The Colorado River effectively dries up at Morelos Dam, a diversion structure located about a mile south of the U.S.-Mexico border near the cities of Los Algodones in Baja California and Yuma, Arizona. Under normal operations, Morelos Dam diverts the entirety of the remaining river water into Mexico’s Reforma Canal for agricultural use. Below the dam, the Colorado is either a minimally flowing trickle fed by seepage or a completely dry streambed for most of the year, running empty for roughly 90 miles before it would otherwise reach the Gulf of California.
What Happens at Morelos Dam
Morelos Dam sits approximately 1.1 miles downstream of the international border on the main Colorado River channel. By the time the river reaches this point, it has already passed through more than 80 major diversions and a series of massive reservoirs in the United States, including Lake Powell and Lake Mead. Whatever water remains in the channel at the border is captured at Morelos and routed into the Reforma Canal, which feeds irrigation districts in Mexico’s Mexicali Valley.
The only water that continues past the dam in the natural riverbed is seepage, the small amount that leaks under and around the structure. Releases from the dam’s spillway for flood control or environmental purposes have occurred, but they are rare events rather than regular flows. The result is a river that, for most practical purposes, ends at a concrete wall.
Why the River Runs Dry
The Colorado River supplies water to roughly 40 million people and irrigates millions of acres of farmland across seven U.S. states and Mexico. Agriculture is the dominant consumer, accounting for about 75% of all direct human use and roughly 52 to 60% of total consumptive uses and losses across the basin. In Mexico alone, 1.2 to 1.3 million acre-feet of Colorado River water are consumed annually on about half a million acres of crops and pasture.
The river has been over-allocated by more than 20%. Legal agreements carved up its water based on flow estimates from an unusually wet period in the early 1900s, and actual supply has never consistently matched those promises. Every drop is spoken for before the river reaches its natural endpoint. The combination of upstream reservoirs, canal diversions, and municipal pipelines means the lower river is essentially a plumbing system rather than a free-flowing waterway.
How Reservoirs Control What’s Left
Lake Mead, the largest reservoir in the United States, serves as the final major control point before water reaches Mexico. Under the 1944 Water Treaty between the U.S. and Mexico, the standard annual delivery to Mexico is 1.5 million acre-feet. That amount can increase slightly when Lake Mead levels are high, up to a maximum of 1.7 million acre-feet in any given year.
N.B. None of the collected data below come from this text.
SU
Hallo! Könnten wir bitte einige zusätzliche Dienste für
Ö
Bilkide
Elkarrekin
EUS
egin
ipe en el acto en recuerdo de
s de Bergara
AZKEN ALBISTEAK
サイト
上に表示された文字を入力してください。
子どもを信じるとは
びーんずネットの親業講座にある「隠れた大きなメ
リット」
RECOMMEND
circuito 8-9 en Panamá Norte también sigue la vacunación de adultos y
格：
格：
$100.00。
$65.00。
When conditions are bad, deliveries shrink. If Lake Mead’s water level drops to 1,075 feet above sea level or below, Mexico’s allocation gets cut by 50,000 to 125,000 acre-feet depending on severity. In 2022, water redistribution cuts hit Arizona with an 18% reduction, Nevada with 7%, and Mexico with 5%. If Lake Mead ever reached “dead pool,” water would sit too low behind Hoover Dam to flow downstream at all.
What the Dry Delta Looks Like
The Colorado River Delta once covered 780,000 hectares of riparian forests, freshwater marshes, estuarine habitat, and tidal flats where the river met the Sea of Cortez. It has been reduced to roughly 10% of its original size. The combination of upstream diversion and conversion of delta land to agriculture has transformed what was one of North America’s great wetlands into a landscape of dry channels, salt flats, and invasive vegetation.
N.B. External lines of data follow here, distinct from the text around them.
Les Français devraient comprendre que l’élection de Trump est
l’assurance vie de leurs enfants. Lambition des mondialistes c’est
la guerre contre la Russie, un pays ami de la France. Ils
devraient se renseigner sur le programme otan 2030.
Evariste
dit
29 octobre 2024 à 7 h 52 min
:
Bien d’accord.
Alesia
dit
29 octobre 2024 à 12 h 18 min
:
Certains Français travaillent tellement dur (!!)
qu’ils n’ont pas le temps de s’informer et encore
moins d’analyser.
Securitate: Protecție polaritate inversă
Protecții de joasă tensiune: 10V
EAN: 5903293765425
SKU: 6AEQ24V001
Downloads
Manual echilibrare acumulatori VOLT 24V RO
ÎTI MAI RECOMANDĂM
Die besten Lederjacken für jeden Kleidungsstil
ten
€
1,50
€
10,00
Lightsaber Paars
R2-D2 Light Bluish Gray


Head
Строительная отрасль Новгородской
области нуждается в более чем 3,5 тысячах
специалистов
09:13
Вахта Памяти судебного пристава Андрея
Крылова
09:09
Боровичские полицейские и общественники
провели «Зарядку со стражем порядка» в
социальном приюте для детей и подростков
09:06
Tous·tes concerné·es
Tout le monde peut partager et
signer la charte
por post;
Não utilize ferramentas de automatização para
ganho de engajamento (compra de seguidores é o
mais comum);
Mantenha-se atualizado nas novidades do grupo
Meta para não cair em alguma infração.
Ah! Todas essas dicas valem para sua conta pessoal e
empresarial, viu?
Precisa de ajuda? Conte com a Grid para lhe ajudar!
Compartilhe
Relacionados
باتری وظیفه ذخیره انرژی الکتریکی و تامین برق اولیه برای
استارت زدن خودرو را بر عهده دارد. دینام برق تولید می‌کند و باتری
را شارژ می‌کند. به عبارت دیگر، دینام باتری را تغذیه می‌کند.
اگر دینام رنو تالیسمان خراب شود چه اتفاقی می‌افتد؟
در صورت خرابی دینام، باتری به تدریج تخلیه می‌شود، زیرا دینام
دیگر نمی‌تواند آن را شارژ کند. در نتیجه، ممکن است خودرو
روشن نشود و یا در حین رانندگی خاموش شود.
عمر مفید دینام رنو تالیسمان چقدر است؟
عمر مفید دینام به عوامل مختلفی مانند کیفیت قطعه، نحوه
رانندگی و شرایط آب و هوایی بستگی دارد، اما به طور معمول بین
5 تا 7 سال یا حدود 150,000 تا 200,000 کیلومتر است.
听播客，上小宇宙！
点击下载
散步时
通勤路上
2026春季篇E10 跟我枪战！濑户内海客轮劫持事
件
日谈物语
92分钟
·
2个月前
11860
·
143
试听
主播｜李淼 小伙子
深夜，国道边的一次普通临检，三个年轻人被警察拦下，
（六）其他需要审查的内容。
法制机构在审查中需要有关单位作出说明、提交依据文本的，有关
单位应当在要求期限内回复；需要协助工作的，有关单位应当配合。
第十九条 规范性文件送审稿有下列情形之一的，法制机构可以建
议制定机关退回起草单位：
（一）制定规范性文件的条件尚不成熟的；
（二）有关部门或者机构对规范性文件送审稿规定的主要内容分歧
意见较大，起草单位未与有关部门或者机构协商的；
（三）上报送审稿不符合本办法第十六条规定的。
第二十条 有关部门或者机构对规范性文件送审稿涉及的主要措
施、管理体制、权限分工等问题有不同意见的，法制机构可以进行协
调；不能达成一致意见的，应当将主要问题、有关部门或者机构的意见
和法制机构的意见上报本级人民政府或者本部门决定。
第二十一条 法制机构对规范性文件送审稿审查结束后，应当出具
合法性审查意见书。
The ecological damage has been severe. Bird abundance and diversity in the delta have declined substantially. Eleven bird species have been lost from the region entirely, and riparian specialists like the Yellow-billed Cuckoo have seen sharp population drops. The loss of freshwater flow has disrupted the entire food web that once depended on the river reaching the sea.
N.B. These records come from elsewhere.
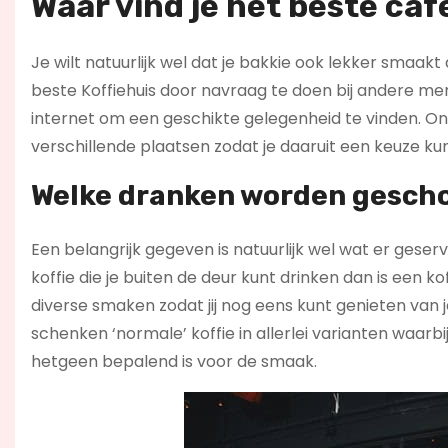
Waar vind je het beste c
Je wilt natuurlijk wel dat je bakkie ook lekker smaakt 
beste Koffiehuis door navraag te doen bij andere men
internet om een geschikte gelegenheid te vinden. On
verschillende plaatsen zodat je daaruit een keuze ku
Welke dranken worden gescho
Een belangrijk gegeven is natuurlijk wel wat er gese
koffie die je buiten de deur kunt drinken dan is een ko
diverse smaken zodat jij nog eens kunt genieten van je
schenken ‘normale’ koffie in allerlei varianten waar
hetgeen bepalend is voor de smaak.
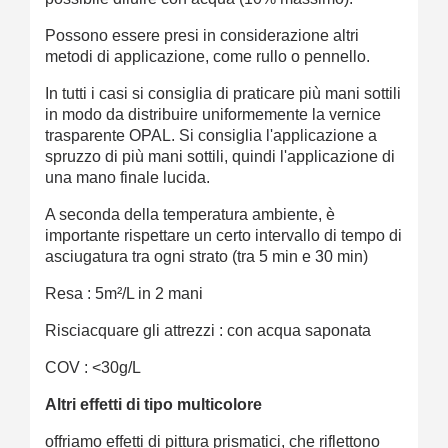
Possono essere presi in considerazione altri
metodi di applicazione, come rullo o pennello.
In tutti i casi si consiglia di praticare più mani sottili
in modo da distribuire uniformemente la vernice
trasparente OPAL. Si consiglia l'applicazione a
spruzzo di più mani sottili, quindi l'applicazione di
una mano finale lucida.
A seconda della temperatura ambiente, è
importante rispettare un certo intervallo di tempo di
asciugatura tra ogni strato (tra 5 min e 30 min)
Resa : 5m²/L in 2 mani
Risciacquare gli attrezzi : con acqua saponata
COV : <30g/L
Altri effetti di tipo multicolore
offriamo effetti di pittura prismatici, che riflettono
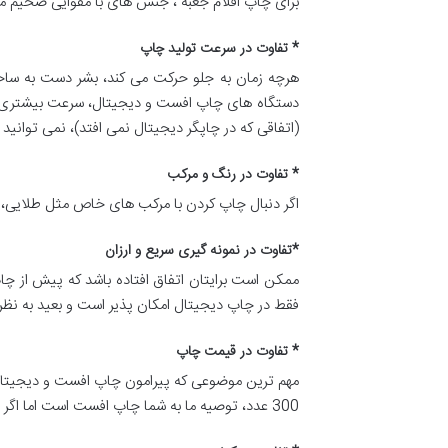
برای چاپ اقلام جعبه ، جنس های با مقوایی ضخیم مان
* تفاوت در سرعت تولید چاپ
هرچه زمان به جلو حرکت می کند، بشر دست به ساختن 
دستگاه های چاپ افست و دیجیتال، سرعت بیشتری در 
(اتفاقی که در چاپگر دیجیتال نمی افتد)، نمی توانید انتظار چاپ فوری در حد 3 ساعت داشته باشید. چاپ افست البته د
* تفاوت در رنگ و مرکب
اگر دنبال چاپ کردن با مرکب های خاص مثل طلایی، 
*تفاوت در نمونه گیری سریع و ارزان
ممکن است برایتان اتفاق افتاده باشد که پیش از چا
فقط در چاپ دیجیتال امکان پذیر است و بعید به نظر
* تفاوت در قیمت چاپ
مهم ترین موضوعی که پیرامون چاپ افست و دیجیتال
300 عدد، توصیه ما به شما چاپ افست است اما اگر در تعداد پایینی قصد چاپ دارید، چاپ دیجیتال گزینه مفید تری خواهد بود.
Efforts to Bring Water Back
The U.S. and Mexico have committed modest volumes of water specifically for environmental restoration in the delta. Under an international agreement known as Minute 323, both governments pledged a combined 210,000 acre-feet of water for environmental purposes spread over the agreement’s duration, with each country providing one-third. Occasional “pulse flows,” deliberate releases of water past Morelos Dam, have temporarily reconnected the river to portions of its historic floodplain, greening stretches of the channel and attracting wildlife. But these events are brief, and the volumes are a tiny fraction of what the river once carried.
Several key agreements governing Colorado River operations expire at the end of 2026, including the 2007 Interim Guidelines, the 2019 Drought Contingency Plans, and the international agreements with Mexico. The Bureau of Reclamation released a draft environmental impact statement in January 2026 outlining alternatives for how the river will be managed in the decades ahead. The decisions that come out of this process will determine whether any additional water reaches the delta on a regular basis, or whether the river continues to vanish at Morelos Dam.